- Opening Delimiter -

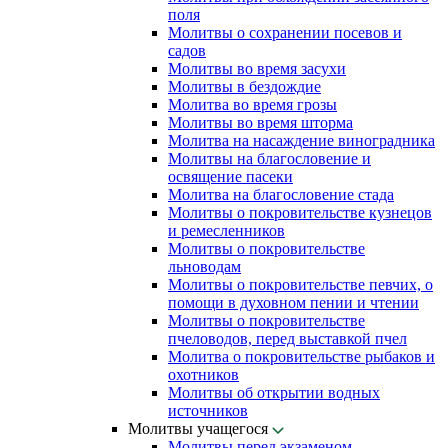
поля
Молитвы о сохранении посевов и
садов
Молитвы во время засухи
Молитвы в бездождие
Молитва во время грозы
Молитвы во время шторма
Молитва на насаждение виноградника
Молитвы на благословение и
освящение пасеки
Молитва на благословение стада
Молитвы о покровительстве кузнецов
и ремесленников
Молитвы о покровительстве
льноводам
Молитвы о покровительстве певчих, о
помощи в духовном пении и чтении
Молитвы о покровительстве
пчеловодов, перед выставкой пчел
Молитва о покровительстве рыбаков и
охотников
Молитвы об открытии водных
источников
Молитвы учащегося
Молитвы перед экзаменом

- Closing Delimiter -
- Opening Delimiter -

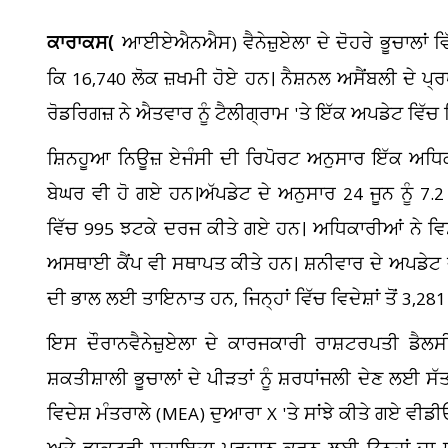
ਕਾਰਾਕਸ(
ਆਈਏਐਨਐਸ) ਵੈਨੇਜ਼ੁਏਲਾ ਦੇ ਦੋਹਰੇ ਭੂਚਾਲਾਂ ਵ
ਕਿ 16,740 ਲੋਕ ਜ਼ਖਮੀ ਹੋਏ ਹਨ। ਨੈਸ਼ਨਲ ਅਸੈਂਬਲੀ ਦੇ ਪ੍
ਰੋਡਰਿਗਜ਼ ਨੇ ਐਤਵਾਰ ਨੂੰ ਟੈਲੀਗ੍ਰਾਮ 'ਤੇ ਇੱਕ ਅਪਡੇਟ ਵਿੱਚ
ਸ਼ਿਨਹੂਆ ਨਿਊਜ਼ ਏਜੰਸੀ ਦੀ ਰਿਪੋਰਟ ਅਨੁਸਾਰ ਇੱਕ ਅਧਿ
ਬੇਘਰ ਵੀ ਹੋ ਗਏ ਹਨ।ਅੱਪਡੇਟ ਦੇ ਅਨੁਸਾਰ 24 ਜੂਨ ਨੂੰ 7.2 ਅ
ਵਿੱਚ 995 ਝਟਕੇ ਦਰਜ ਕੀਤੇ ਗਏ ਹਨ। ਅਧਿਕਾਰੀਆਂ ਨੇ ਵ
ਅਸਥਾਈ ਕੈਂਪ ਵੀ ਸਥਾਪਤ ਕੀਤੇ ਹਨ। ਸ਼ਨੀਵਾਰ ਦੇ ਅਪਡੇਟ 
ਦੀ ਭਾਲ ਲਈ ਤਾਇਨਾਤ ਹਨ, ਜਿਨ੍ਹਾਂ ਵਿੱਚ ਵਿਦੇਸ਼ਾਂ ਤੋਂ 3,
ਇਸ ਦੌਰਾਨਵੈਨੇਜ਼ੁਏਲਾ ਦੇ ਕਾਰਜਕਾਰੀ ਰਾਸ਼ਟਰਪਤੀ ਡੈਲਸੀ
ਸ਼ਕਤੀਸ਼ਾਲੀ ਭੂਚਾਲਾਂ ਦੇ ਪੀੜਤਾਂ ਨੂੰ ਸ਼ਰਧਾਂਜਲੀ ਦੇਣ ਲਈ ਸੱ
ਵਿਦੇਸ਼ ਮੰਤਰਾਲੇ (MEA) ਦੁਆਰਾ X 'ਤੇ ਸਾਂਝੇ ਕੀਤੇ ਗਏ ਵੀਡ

- Closing Delimiter -
- Opening Delimiter -

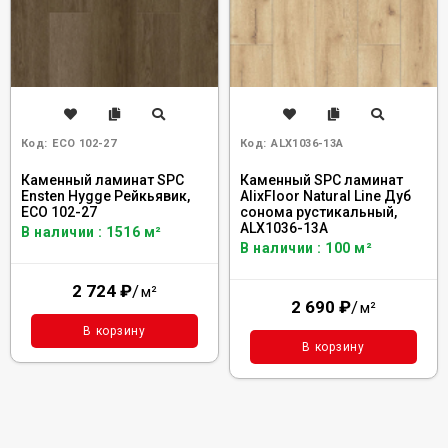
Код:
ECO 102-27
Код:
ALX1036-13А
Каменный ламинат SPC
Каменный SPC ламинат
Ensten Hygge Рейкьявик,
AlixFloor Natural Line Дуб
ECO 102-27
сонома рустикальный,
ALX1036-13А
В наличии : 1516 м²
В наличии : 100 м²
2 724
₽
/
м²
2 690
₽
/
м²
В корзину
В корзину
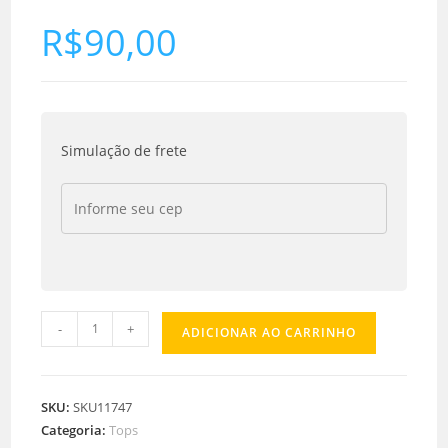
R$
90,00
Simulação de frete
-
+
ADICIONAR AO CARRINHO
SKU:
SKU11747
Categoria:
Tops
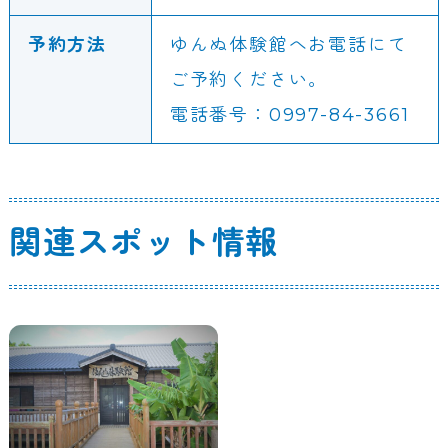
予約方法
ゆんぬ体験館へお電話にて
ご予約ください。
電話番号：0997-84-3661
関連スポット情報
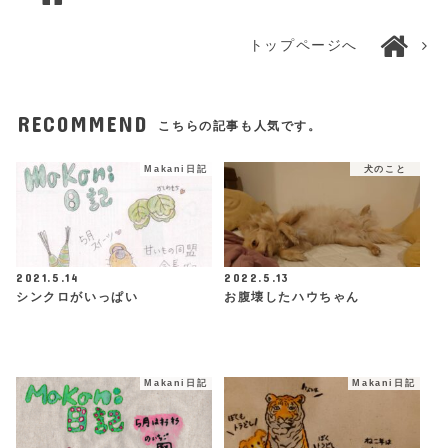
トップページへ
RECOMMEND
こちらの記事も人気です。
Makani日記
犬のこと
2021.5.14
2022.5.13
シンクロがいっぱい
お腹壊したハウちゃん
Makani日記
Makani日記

- Closing Delimiter -

Retype, exactly and in full, the lines above from the one containing "Молитва на благословение стада" through the one containing "Молитвы перед экзаменом".

Молитва на благословение стада
Молитвы о покровительстве кузнецов
и ремесленников
Молитвы о покровительстве
льноводам
Молитвы о покровительстве певчих, о
помощи в духовном пении и чтении
Молитвы о покровительстве
пчеловодов, перед выставкой пчел
Молитва о покровительстве рыбаков и
охотников
Молитвы об открытии водных
источников
Молитвы учащегося
Молитвы перед экзаменом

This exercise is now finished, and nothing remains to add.